En lo alto del sendero su madre caminaba abatida y por un instante Meredith pensó que lloraba. Luego sus brazos se alzaron, con los puños apretados. Su padre retrocedió y ella supo que su madre gritaba, no necesitaba oírla para saber que iba a tener problemas.

Entretanto, en el jardín, Percy Blythe fumaba, con una mano en la cadera, y observaba el bosque. Un atisbo de duda contrajo el estómago de Meredith: había dado por sentado que sus anfitriones deseaban que permaneciera en el castillo, pero ¿era así en realidad? Era probable que las gemelas, disgustadas por su desobediencia, se negaran a seguir cuidando de ella. Tal vez su deseo la había llevado a cometer un gran error.

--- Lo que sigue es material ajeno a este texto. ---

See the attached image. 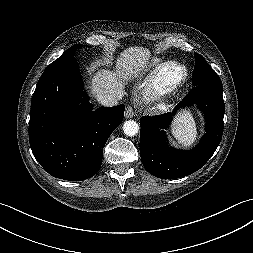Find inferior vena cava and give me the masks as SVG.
Listing matches in <instances>:
<instances>
[{
    "label": "inferior vena cava",
    "instance_id": "1",
    "mask_svg": "<svg viewBox=\"0 0 253 253\" xmlns=\"http://www.w3.org/2000/svg\"><path fill=\"white\" fill-rule=\"evenodd\" d=\"M123 94L122 93H116V94H98L97 95V101L103 105V106H116L118 102L122 99Z\"/></svg>",
    "mask_w": 253,
    "mask_h": 253
}]
</instances>
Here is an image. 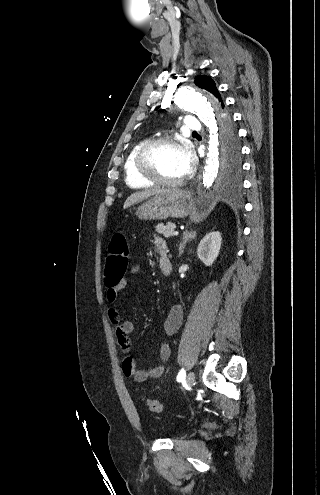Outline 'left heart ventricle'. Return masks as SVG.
Returning a JSON list of instances; mask_svg holds the SVG:
<instances>
[{
  "label": "left heart ventricle",
  "instance_id": "left-heart-ventricle-1",
  "mask_svg": "<svg viewBox=\"0 0 320 495\" xmlns=\"http://www.w3.org/2000/svg\"><path fill=\"white\" fill-rule=\"evenodd\" d=\"M186 151L172 145L157 148L150 157L154 171L162 178L177 180L185 175L184 157Z\"/></svg>",
  "mask_w": 320,
  "mask_h": 495
}]
</instances>
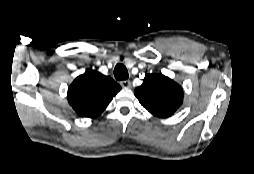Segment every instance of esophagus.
Returning <instances> with one entry per match:
<instances>
[{"instance_id":"esophagus-1","label":"esophagus","mask_w":254,"mask_h":174,"mask_svg":"<svg viewBox=\"0 0 254 174\" xmlns=\"http://www.w3.org/2000/svg\"><path fill=\"white\" fill-rule=\"evenodd\" d=\"M120 85L123 87V88H131V82L129 80H123L120 82Z\"/></svg>"}]
</instances>
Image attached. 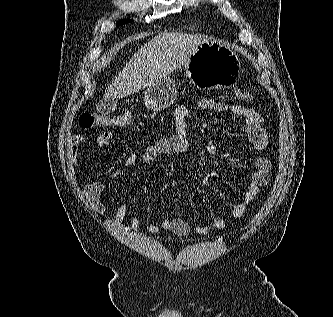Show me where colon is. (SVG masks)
Wrapping results in <instances>:
<instances>
[{"instance_id":"colon-1","label":"colon","mask_w":333,"mask_h":317,"mask_svg":"<svg viewBox=\"0 0 333 317\" xmlns=\"http://www.w3.org/2000/svg\"><path fill=\"white\" fill-rule=\"evenodd\" d=\"M235 95L242 100L251 101L253 96L250 92L237 89ZM131 122V115L129 112L124 111L120 116L109 117L97 113H84L79 119V124L83 129H93L96 127L109 126V125H122L126 126Z\"/></svg>"}]
</instances>
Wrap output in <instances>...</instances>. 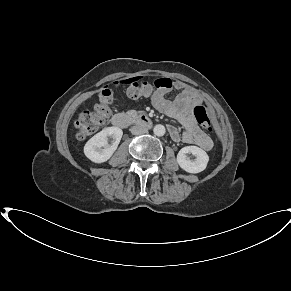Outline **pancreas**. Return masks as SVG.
<instances>
[{
  "instance_id": "cf45deb5",
  "label": "pancreas",
  "mask_w": 291,
  "mask_h": 291,
  "mask_svg": "<svg viewBox=\"0 0 291 291\" xmlns=\"http://www.w3.org/2000/svg\"><path fill=\"white\" fill-rule=\"evenodd\" d=\"M126 113L129 117H131L133 119H135L139 116V113H137L135 110H129Z\"/></svg>"
}]
</instances>
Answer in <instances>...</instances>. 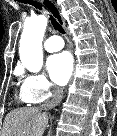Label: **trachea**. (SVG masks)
Returning a JSON list of instances; mask_svg holds the SVG:
<instances>
[{"mask_svg":"<svg viewBox=\"0 0 117 136\" xmlns=\"http://www.w3.org/2000/svg\"><path fill=\"white\" fill-rule=\"evenodd\" d=\"M19 1L23 2V3H29V4L33 5L35 8H38L39 10L42 9L41 6L36 1H33V0H19ZM50 20H51L53 27L58 32H60L61 34H65V31L62 28L61 24L54 17L50 16Z\"/></svg>","mask_w":117,"mask_h":136,"instance_id":"1","label":"trachea"}]
</instances>
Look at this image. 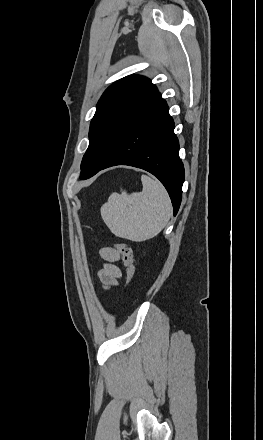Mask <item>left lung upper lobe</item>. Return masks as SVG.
I'll use <instances>...</instances> for the list:
<instances>
[{
  "label": "left lung upper lobe",
  "mask_w": 263,
  "mask_h": 440,
  "mask_svg": "<svg viewBox=\"0 0 263 440\" xmlns=\"http://www.w3.org/2000/svg\"><path fill=\"white\" fill-rule=\"evenodd\" d=\"M157 92L148 78L139 75L122 78L106 89L90 124L89 146L81 163V179L107 163L135 115Z\"/></svg>",
  "instance_id": "obj_1"
}]
</instances>
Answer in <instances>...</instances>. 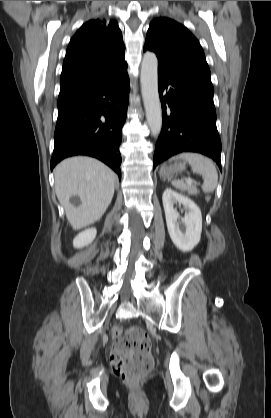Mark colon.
<instances>
[{"mask_svg": "<svg viewBox=\"0 0 271 418\" xmlns=\"http://www.w3.org/2000/svg\"><path fill=\"white\" fill-rule=\"evenodd\" d=\"M113 336L115 344L110 362L114 373L127 381L143 378L154 364L150 352L151 342L146 332L137 327L122 332L115 327Z\"/></svg>", "mask_w": 271, "mask_h": 418, "instance_id": "obj_1", "label": "colon"}]
</instances>
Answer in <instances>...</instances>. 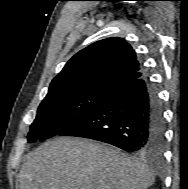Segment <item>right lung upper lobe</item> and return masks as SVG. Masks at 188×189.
<instances>
[{
	"label": "right lung upper lobe",
	"mask_w": 188,
	"mask_h": 189,
	"mask_svg": "<svg viewBox=\"0 0 188 189\" xmlns=\"http://www.w3.org/2000/svg\"><path fill=\"white\" fill-rule=\"evenodd\" d=\"M144 73L124 39L97 41L75 54L52 80L47 96L89 89L113 91Z\"/></svg>",
	"instance_id": "cb5924a9"
}]
</instances>
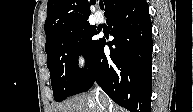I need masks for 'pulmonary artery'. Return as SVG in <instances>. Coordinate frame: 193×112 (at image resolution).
Segmentation results:
<instances>
[{
  "label": "pulmonary artery",
  "mask_w": 193,
  "mask_h": 112,
  "mask_svg": "<svg viewBox=\"0 0 193 112\" xmlns=\"http://www.w3.org/2000/svg\"><path fill=\"white\" fill-rule=\"evenodd\" d=\"M103 16L100 14V13H97L96 15H95V21H96V23L97 24H101V23H103Z\"/></svg>",
  "instance_id": "1"
}]
</instances>
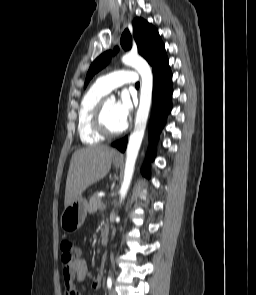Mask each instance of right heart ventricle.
Masks as SVG:
<instances>
[{"instance_id":"e07e8e85","label":"right heart ventricle","mask_w":256,"mask_h":295,"mask_svg":"<svg viewBox=\"0 0 256 295\" xmlns=\"http://www.w3.org/2000/svg\"><path fill=\"white\" fill-rule=\"evenodd\" d=\"M106 94L95 84L81 100L78 112V133L84 144L94 145L101 142L104 138L93 127V112Z\"/></svg>"}]
</instances>
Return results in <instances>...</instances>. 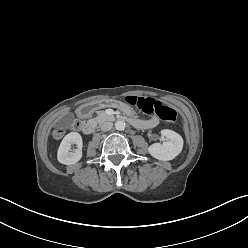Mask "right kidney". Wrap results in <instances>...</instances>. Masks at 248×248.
<instances>
[{
  "mask_svg": "<svg viewBox=\"0 0 248 248\" xmlns=\"http://www.w3.org/2000/svg\"><path fill=\"white\" fill-rule=\"evenodd\" d=\"M73 144L77 145L75 152H71V146ZM82 137L77 132H71L67 134L57 151V159L60 163L65 165H72L77 163L82 157Z\"/></svg>",
  "mask_w": 248,
  "mask_h": 248,
  "instance_id": "right-kidney-1",
  "label": "right kidney"
}]
</instances>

Percy Blythe terminó su cigarrillo y se dirigió al castillo. De pronto, Meredith se sintió muy sola.

Un movimiento atrajo su mirada hacia el tejado. Su corazón dio un vuelco. Una persona vestida de blanco trepaba por allí. Juniper. ¡Por fin! Llegó hasta el borde, se sentó, y dejó que sus piernas se balancearan. Meredith sabía que a continuación encendería un cigarrillo, apoyaría la espalda en el tejado y miraría al cielo.

Pero no lo hizo. Inmóvil, miró el bosque. La emoción le provocó una especie de risa que quedó atrapada en su garganta. Juniper la había oído, de alguna manera había percibido su presencia. Si existía un ser capaz de tal cosa, ese era ella.

Meredith no podía regresar a Londres. No lo haría. Todavía no.

Sus padres bajaban por el sendero, alejándose del castillo. Su madre, con los brazos cruzados. Su padre caminaba a su lado.

—Lo siento —susurró—. No tenía alternativa.